Transcribe the entries exactly. Start at the top, stop after the line with "personnaliser, suivez ces", and omit every picture.

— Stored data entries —
^^^^^^^^^^^^^^^^

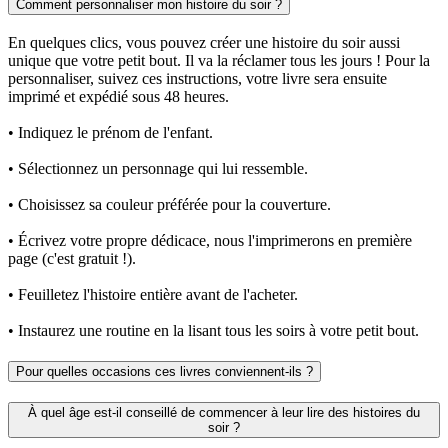
Comment personnaliser mon histoire du soir ?
En quelques clics, vous pouvez créer une histoire du soir aussi
unique que votre petit bout. Il va la réclamer tous les jours ! Pour la
personnaliser, suivez ces instructions, votre livre sera ensuite
imprimé et expédié sous 48 heures.
• Indiquez le prénom de l'enfant.
• Sélectionnez un personnage qui lui ressemble.
• Choisissez sa couleur préférée pour la couverture.
• Écrivez votre propre dédicace, nous l'imprimerons en première
page (c'est gratuit !).
• Feuilletez l'histoire entière avant de l'acheter.
• Instaurez une routine en la lisant tous les soirs à votre petit bout.
Pour quelles occasions ces livres conviennent-ils ?
À quel âge est-il conseillé de commencer à leur lire des histoires du
soir ?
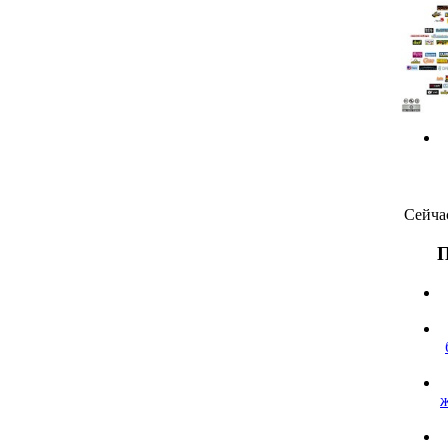
Сейча
П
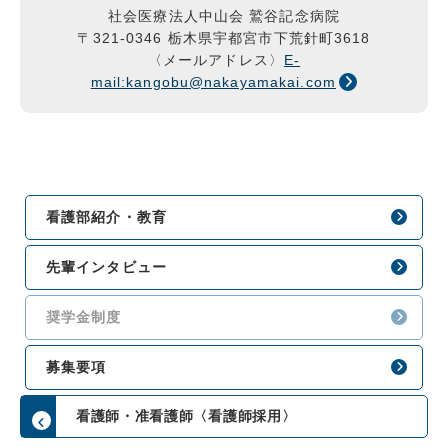
社会医療法人中山会 鷲谷記念病院
〒321-0346 栃木県宇都宮市下荒針町3618
〈メールアドレス〉
E-
mail:kangobu@nakayamakai.com
看護部紹介・教育
先輩インタビュー
奨学金制度
募集要項
看護師・准看護師〈看護師採用〉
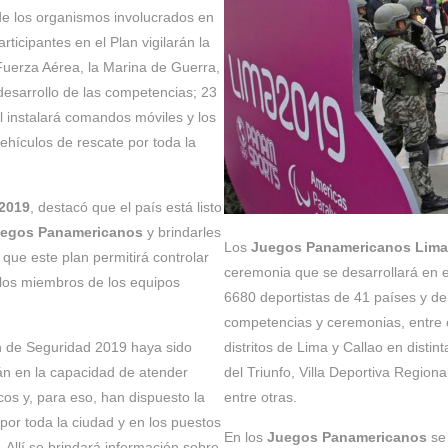
de los organismos involucrados en
rticipantes en el Plan vigilarán la
Fuerza Aérea, la Marina de Guerra,
 desarrollo de las competencias; 23
vil instalará comandos móviles y los
hículos de rescate por toda la
2019
, destacó que el país está listo
egos Panamericanos
y brindarles
Los
Juegos Panamericanos Lima
 que este plan permitirá controlar
ceremonia que se desarrollará en e
, los miembros de los equipos
6680 deportistas de 41 países y de
competencias y ceremonias, entre el
an de Seguridad 2019 haya sido
distritos de Lima y Callao en disti
án en la capacidad de atender
del Triunfo, Villa Deportiva Regiona
os y, para eso, han dispuesto la
entre otras.
por toda la ciudad y en los puestos
En los
Juegos Panamericanos
se 
Allí se brindará información sobre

^^^^^^^^^^^^^^^^

— Written answer —
Comment personnaliser mon histoire du soir ?
En quelques clics, vous pouvez créer une histoire du soir aussi
unique que votre petit bout. Il va la réclamer tous les jours ! Pour la
personnaliser, suivez ces instructions, votre livre sera ensuite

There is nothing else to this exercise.